Although the country moved closer to normal after COVID-19 vaccination distribution this Spring, Rafter said it will take years for many theater spaces to bounce back to pre-COVID-19 operations, if they bounce back at all.

“For Broadway to get back up and running, people need to feel safe to pack into theaters. Broadway can’t afford to run shows and open theaters with people seated six feet apart. And people have to have the disposable income to travel and pay babysitters and buy tickets.

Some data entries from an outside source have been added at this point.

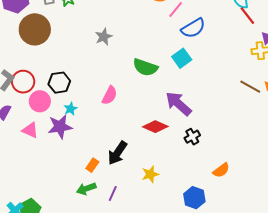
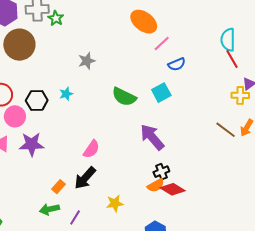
blue semicircle: (193, 28) -> (177, 64), size x0.7
pink semicircle: (110, 95) -> (91, 149), moved
cyan star: (71, 109) -> (66, 94), moved
red diamond: (155, 127) -> (173, 189), moved
orange semicircle: (221, 170) -> (156, 185), moved

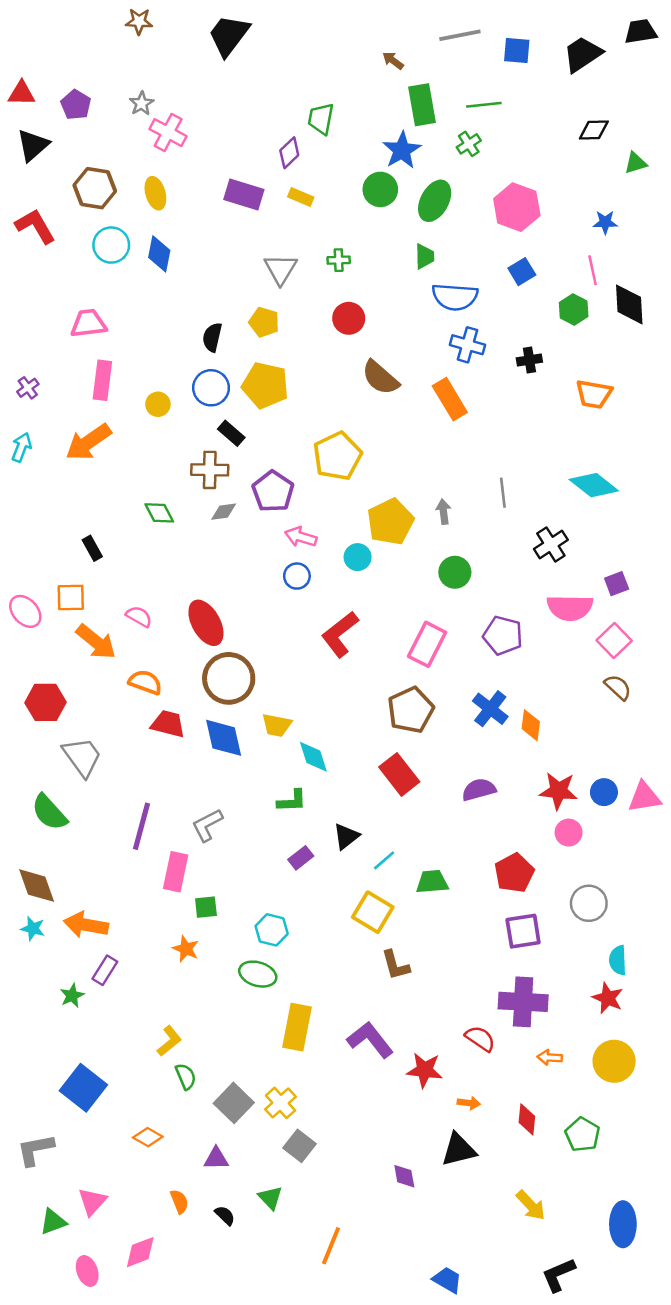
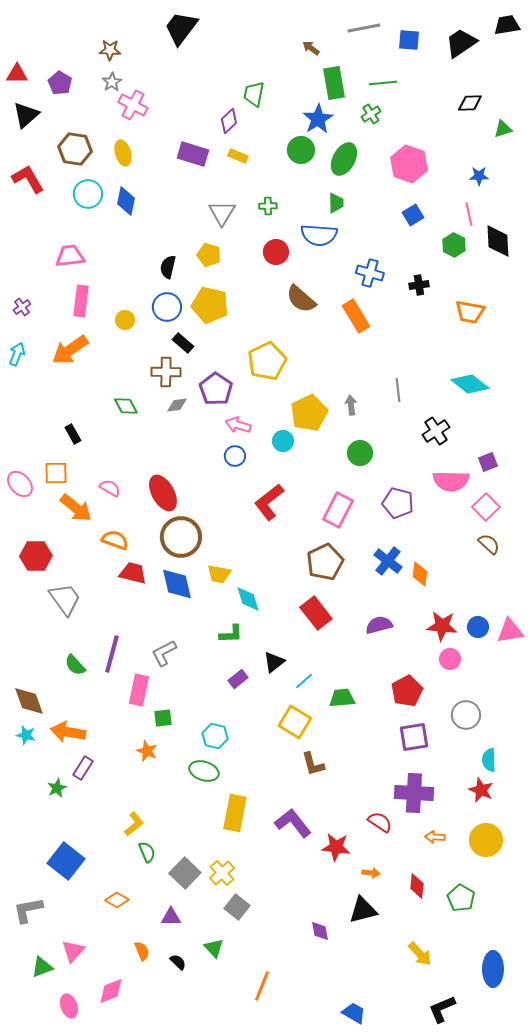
brown star: (139, 21) -> (110, 50), moved
blue semicircle: (455, 297) -> (319, 235), moved
green semicircle: (49, 812) -> (75, 665), moved, size x0.7

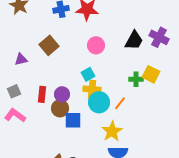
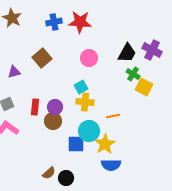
green cross: (136, 79) -> (133, 74), moved, turned 32
cyan circle: (99, 102) -> (89, 131), moved
orange line: (120, 103) -> (113, 116), turned 40
blue square: (73, 120) -> (76, 144), moved

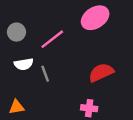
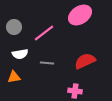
gray line: (45, 74) -> (47, 63), moved, turned -64
orange triangle: (16, 107) -> (14, 77), moved

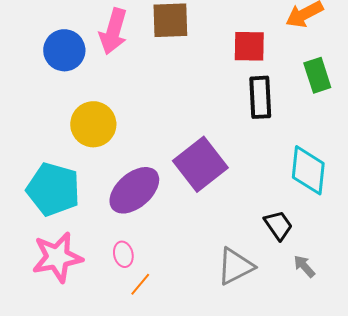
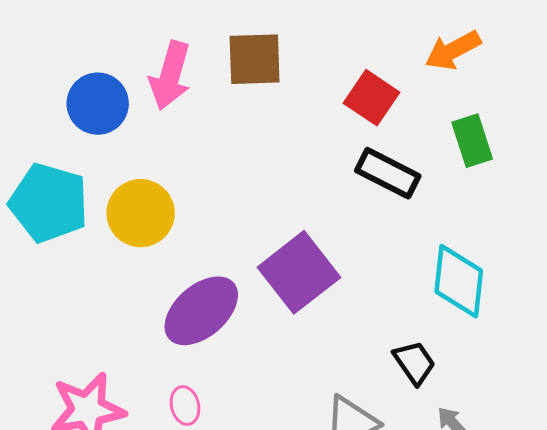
red square: (249, 46) -> (371, 98), turned 33
black rectangle: (260, 97) -> (388, 173), turned -60
cyan pentagon: (53, 189) -> (49, 203), moved

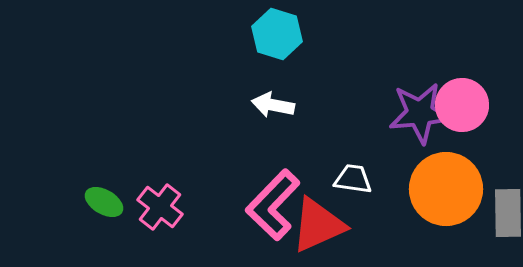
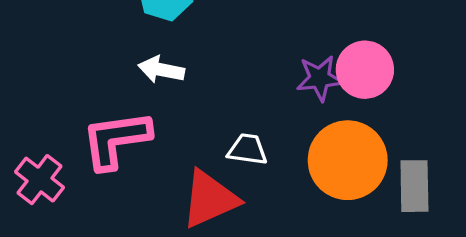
purple star: (420, 113) -> (320, 78), size x0.7
pink L-shape: (273, 205) -> (116, 140), moved, turned 38

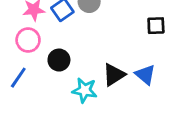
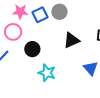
black triangle: (114, 75) -> (72, 40), moved

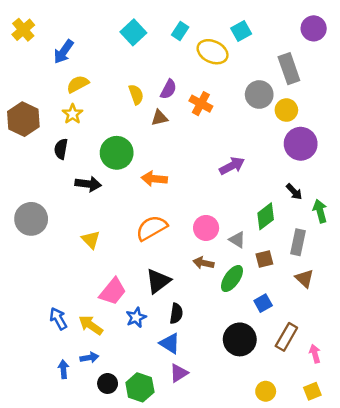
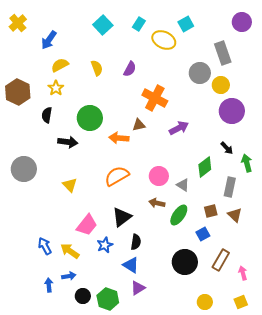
yellow semicircle: (136, 94) -> (97, 68), moved
orange cross: (201, 104) -> (155, 98), moved, size x1.4
brown triangle: (159, 118) -> (139, 125), moved
brown square: (264, 259) -> (211, 211), moved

“It’s going to take a village, with everyone giving a bit. Landlords are going to have to give a bit on what they are asking for rent, and producers might not need to take as much as they are taking, and theaters might need to reduce ticket prices.

“Once you have something as dramatic as this, you can’t go back to the way things were. The industry will never be as it was. Is that all bad? No. We’ve found some of these virtual modalities are useful. We’ve learned to make and share recordings, we no longer feel the need to fly people in for this or that.”

Despite these adaptations, nothing will replace live theater, Rafter said. Audiences will always prefer being in the same space as the actors and musicians—seeing them, feeling their energy. There’s nothing like it, he said.

He was reminded of that this Spring as he walked into New York City’s famed City Center to participate in the live filming of Sutton Foster | Bring Me to Light. The concert premiered in April, with on-demand viewing available through May. The concert featured Foster’s friends and fellow Broadway actors, as well as Ball State musical theatre major Wren Rivera, ’21, who is a student of Foster’s.

“It was magical,” Rafter said of being together on stage.

“People crave live performances,” said Rafter. “It’s a gift and an unforgettable experience with a group of strangers. We will get back there, eventually, and I’ll be one of the first in line.”

Wren Rivera

Senior Wren Rivera, above, was asked by Raftner and Sutton Foster to perform at the New York City Center for Sutton’s “Bring Me to Light” concert. (Photo by Christopher Duggan-Courtesy New York City Center)


Lights On

“My senior year of high school, I played the iconic Sutton Foster role of Reno Sweeney in Anything Goes. Four years later, it’s my senior year at Ball State and Sutton Foster and Michael Rafter have invited me to perform at the New York City Center for Sutton’s Bring Me to Light concert,” music theatre major Wren Rivera wrote on Instagram.

The pay-for-view concert premiered in April and also featured three of Foster’s Broadway colleagues.

Rivera is an actor, singer, and dancer who appeared most recently on the Ball State stage in She Kills Monsters as Tilly and in Twelfth Night as Viola/Cesario.


“Thank you to my family at Ball State for making this happen.”